Wednesday, November 12, 2014

Roasted Veggie and Black Bean Tacos

 I'm just going to pretend the last year and a half didn't happen.  It's been that long since I've added anything to this blog.  Crazy.  I guess that's what working, having another baby, and moving to another town will do. But, now that I'm not working, I'm determined to start my little recipe blog back up again!  Good thing is, I've still been cooking, so I should have a lot to catch up on! I made this last week and it was so yummy I told Kevin that I just might post it.  This was a very simple weeknight meal....healthy too!  We didn't even miss the meat....and the kids both gobbled them up.  We opted for flour tortillas, but you could definitely use corn if you wanted.  We topped the tacos with queso fresco, which I am totally obsessed with now, sour cream, and salsa.  I think all of the toppings paired with the roasted veggies really made these so scrumptious. Please excuse the pitiful pictures, they were taken with my phone.....photography is so not my thing. Will definitely be making these again!

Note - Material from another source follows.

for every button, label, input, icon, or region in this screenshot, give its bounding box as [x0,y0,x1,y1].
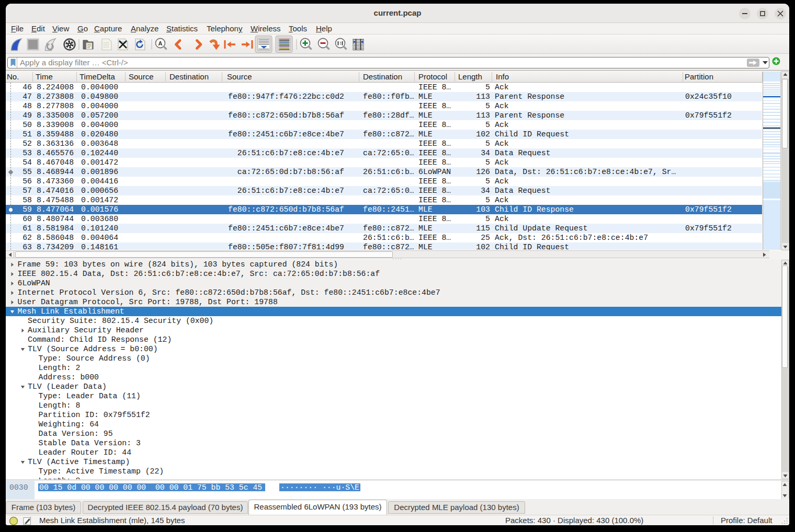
svg-text:A: A [158,40,163,47]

Roasted Veggie and Black Bean Tacos
recipe adapted from Cooking Classy

You will need:
-2 or 3 medium tomatoes, diced
-1 can of corn, drained
-1 medium zucchini, diced
-1 medium yellow squash, diced
-3/4 small yellow onion, chopped (little less than a cup)
-1 red bell pepper, diced
-1 1/2 Tbsp olive oil
-1 1/2 Tbsp canola oil
-1 tsp cumin
-1 tsp chili powder, divided
-salt and freshly ground pepper
-1 can black beans, drained, rinsed, and warmed
-1/3 cup cilantro, chopped
-1 1/2 Tbsp fresh lime juice, plus more lime wedges to squeeze over tacos
-corn or flour tortillas for serving
-queso fresco, crumbled for topping  *found in regular cheese section (I used Heb brand)
-sour cream, for topping
-salsa or hot sauce, for topping

Preheat oven to 400.  Place all the veggies in a large mound on a large baking sheet.  In a small bowl mix together olive oil, canola oil, cumin, 1/2 tsp chili powder, salt, and pepper.  Drizzle oil mixture over veggies and toss well to coat.  Spread out veggies in an even layer and bake in preheated oven for 10 minutes.  Take out of oven and toss veggies, spread out in an even layer again, and bake for another 10-15 minutes or until veggies are slightly browned and tender.  When veggies are almost done, warm the can of rinsed and drained black beans on the stove and season them with salt, pepper, and remaining chili powder.  When veggies are done, add the black beans and cilantro and drizzle lime juice over the top.  Toss well to coat.  Season with more salt/pepper if desired. Serve with warm tortillas, queso fresco, sour cream, and salsa.  Drizzle on more lime juice if desired.